====== Given records ======

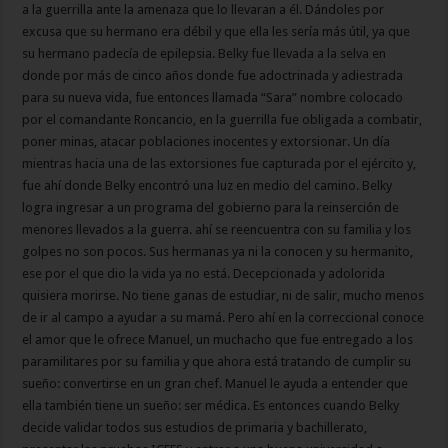
a la guerrilla ante la amenaza que lo llevaran a él. Dándoles por
excusa que su hermano era débil y que ella les sería más útil, ya que
su hermano padecía de epilepsia. Belky fue llevada a la selva en
donde por más de cinco años donde fue adoctrinada y adiestrada
para su nueva vida, fue entonces llamada “Sara” nombre colocado
por el comandante Roncancio, en la guerrilla fue obligada a combatir,
poner minas, atacar poblaciones inocentes y extorsionar. Un día
mientras hacia una de las extorsiones fue capturada por el ejército y,
fue ahí donde Belky encontró una luz en medio del camino. Belky
logra ingresar a un programa del gobierno para la reinserción de
menores llevados a la guerra. ahí se reencuentra con su familia y los
golpes no son pocos. Sus hermanas ya ni la conocen y su hermanito,
ese por el que dio la vida ya no está. Decepcionada y adolorida
quisiera morirse. No tiene ganas de estudiar, ni de salir, mucho menos
de ir al campo a ayudar a su mamá. Pero ahí en la correccional conoce
el amor que le ofrece Manuel, un muchacho que fue entregado a los
paramilitares por su familia y que ahora está tratando de cumplir su
sueño: convertirse en un gran chef. Manuel le ayuda a entender que
ella también tiene un sueño: ser médica. Es entonces cuando Belky
decide validar todos sus estudios de primaria y bachillerato,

======

— What is being asked —
Every record must be transcribed faithfully, with no picture carried over.

— Solved problem —
a la guerrilla ante la amenaza que lo llevaran a él. Dándoles por
excusa que su hermano era débil y que ella les sería más útil, ya que
su hermano padecía de epilepsia. Belky fue llevada a la selva en
donde por más de cinco años donde fue adoctrinada y adiestrada
para su nueva vida, fue entonces llamada “Sara” nombre colocado
por el comandante Roncancio, en la guerrilla fue obligada a combatir,
poner minas, atacar poblaciones inocentes y extorsionar. Un día
mientras hacia una de las extorsiones fue capturada por el ejército y,
fue ahí donde Belky encontró una luz en medio del camino. Belky
logra ingresar a un programa del gobierno para la reinserción de
menores llevados a la guerra. ahí se reencuentra con su familia y los
golpes no son pocos. Sus hermanas ya ni la conocen y su hermanito,
ese por el que dio la vida ya no está. Decepcionada y adolorida
quisiera morirse. No tiene ganas de estudiar, ni de salir, mucho menos
de ir al campo a ayudar a su mamá. Pero ahí en la correccional conoce
el amor que le ofrece Manuel, un muchacho que fue entregado a los
paramilitares por su familia y que ahora está tratando de cumplir su
sueño: convertirse en un gran chef. Manuel le ayuda a entender que
ella también tiene un sueño: ser médica. Es entonces cuando Belky
decide validar todos sus estudios de primaria y bachillerato,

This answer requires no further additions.